Research Unit Immunology and Pathology, Brest University Medical School Hospital, 5 Avenue Foch, 29609 Brest Cedex, France. Annals of the New York Academy of Sciences
(Impact Factor: 4.38).
06/2007; 1107(1):193-205. DOI: 10.1196/annals.1381.021
Chronic lymphocytic leukemia (CLL) is characterized by survival advantage and accumulation of CD5+ mature B lymphocytes. Expression of zeta-chain-associated protein-70 (ZAP-70), normally present in T lymphocytes or immature B cells, is associated with disease aggressiveness, as IgVH mutational status, and some proteins implicated in survival signal pathways are found to be constitutively activated in CLL cells.
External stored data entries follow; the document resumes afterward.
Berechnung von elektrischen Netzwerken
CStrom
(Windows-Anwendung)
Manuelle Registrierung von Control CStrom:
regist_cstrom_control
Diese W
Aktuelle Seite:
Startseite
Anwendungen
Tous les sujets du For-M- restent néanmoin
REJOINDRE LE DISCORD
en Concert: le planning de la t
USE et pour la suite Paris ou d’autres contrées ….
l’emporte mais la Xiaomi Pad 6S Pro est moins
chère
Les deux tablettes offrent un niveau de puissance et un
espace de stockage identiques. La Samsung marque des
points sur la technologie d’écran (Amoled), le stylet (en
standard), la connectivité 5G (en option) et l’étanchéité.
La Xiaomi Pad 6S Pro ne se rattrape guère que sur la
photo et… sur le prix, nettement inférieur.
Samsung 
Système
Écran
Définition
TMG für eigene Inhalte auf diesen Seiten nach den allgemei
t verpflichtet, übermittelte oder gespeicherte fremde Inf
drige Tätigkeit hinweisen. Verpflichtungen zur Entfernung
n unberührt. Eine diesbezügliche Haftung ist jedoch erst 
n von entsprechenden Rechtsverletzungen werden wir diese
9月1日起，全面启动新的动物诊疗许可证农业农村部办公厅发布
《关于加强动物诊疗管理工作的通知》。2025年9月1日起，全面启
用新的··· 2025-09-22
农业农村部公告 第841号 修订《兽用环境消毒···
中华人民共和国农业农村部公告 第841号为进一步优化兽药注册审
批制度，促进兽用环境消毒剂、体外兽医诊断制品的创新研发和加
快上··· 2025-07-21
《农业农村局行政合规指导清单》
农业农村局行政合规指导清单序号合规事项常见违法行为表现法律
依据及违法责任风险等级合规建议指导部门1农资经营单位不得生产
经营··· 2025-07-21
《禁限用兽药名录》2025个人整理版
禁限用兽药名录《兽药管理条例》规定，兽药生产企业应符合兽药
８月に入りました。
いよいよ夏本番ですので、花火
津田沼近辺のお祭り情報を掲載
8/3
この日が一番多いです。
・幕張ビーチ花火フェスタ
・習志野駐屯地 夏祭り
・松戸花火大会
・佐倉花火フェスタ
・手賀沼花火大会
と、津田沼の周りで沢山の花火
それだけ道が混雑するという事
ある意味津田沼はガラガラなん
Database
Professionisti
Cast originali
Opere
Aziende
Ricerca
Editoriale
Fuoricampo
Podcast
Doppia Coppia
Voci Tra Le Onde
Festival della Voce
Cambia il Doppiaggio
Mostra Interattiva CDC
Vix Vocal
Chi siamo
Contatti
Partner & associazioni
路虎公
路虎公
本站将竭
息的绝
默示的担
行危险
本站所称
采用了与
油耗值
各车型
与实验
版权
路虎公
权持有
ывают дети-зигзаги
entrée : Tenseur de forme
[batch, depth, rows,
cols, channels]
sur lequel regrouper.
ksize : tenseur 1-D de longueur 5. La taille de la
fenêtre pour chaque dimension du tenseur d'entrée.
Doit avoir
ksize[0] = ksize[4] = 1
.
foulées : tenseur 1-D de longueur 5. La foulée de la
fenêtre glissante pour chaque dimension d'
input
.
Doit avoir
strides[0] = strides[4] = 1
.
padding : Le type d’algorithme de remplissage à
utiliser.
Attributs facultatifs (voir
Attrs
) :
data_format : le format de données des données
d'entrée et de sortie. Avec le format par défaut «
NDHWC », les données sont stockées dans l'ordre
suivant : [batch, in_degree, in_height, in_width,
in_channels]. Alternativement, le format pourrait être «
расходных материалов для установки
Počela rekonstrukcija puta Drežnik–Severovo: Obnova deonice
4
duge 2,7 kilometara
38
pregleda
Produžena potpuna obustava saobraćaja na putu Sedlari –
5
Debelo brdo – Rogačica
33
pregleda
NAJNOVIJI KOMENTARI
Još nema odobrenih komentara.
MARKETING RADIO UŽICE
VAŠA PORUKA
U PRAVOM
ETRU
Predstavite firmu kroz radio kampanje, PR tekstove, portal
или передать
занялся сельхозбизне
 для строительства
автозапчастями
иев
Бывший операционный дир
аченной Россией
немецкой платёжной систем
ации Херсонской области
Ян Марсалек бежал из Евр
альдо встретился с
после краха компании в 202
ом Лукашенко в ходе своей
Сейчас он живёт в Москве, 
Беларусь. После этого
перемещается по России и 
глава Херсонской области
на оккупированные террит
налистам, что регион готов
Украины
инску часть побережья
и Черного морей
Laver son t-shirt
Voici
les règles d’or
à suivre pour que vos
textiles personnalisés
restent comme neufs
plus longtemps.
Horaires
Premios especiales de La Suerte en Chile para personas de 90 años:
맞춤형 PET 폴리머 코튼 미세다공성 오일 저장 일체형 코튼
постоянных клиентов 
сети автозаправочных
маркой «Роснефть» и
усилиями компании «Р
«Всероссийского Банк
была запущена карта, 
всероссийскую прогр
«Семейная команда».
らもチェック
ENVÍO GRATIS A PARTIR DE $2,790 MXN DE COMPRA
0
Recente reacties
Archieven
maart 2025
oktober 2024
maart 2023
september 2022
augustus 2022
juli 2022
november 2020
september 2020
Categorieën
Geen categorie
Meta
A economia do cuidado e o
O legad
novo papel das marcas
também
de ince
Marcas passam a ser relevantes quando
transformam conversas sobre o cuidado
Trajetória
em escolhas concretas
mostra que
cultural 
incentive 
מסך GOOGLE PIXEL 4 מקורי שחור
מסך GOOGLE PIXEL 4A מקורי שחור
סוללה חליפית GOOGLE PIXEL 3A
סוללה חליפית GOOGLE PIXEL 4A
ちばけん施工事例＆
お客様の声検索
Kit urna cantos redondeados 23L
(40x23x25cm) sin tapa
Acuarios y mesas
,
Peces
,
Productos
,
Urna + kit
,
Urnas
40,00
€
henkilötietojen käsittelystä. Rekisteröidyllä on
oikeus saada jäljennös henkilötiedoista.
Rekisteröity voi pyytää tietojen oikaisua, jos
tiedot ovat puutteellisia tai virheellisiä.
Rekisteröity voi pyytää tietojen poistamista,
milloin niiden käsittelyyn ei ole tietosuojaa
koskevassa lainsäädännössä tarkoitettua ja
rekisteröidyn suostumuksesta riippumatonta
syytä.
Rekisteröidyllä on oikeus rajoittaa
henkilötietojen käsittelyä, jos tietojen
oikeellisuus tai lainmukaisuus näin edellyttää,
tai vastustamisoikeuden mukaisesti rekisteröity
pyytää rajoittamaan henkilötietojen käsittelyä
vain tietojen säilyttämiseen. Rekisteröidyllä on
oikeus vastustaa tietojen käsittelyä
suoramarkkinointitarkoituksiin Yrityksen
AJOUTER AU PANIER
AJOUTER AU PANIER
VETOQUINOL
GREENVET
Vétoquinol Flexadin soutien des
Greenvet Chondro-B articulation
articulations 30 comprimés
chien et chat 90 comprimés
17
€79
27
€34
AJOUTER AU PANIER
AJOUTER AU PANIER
ZAP-70 signaling is regulated through molecular adaptors, such as the proto-oncogene product c-Casitas B lineage lymphoma (c-Cbl). The aim of this study was to determine the implication of this proto-oncogene product in CLL in survival signals. It appeared that expression of c-Cbl was increased in CLL and not correlated to that of B cell linker protein or ZAP-70. Furthermore, c-Cbl was significantly hypophosphorylated in progressive disease, so that hypophosphorylated form of c-Cbl (c-Cbl.P) along with ZAP-70, set a cutoff ratio distributing patients with stable situation below 1, and those with progressive disease equal or above 1. Given that phospholipase gamma 2 (PLC gamma 2) function is also influenced by c-Cbl hypophosphorylation, the ratio of PLC gamma 2 to c-Cbl.P was measured in CLL B cells and consistently found to be >or= 1 in Binet stage B CLL patients, as opposed to stage A CLL patients. These findings invite analysis of the role of c-Cbl in CLL.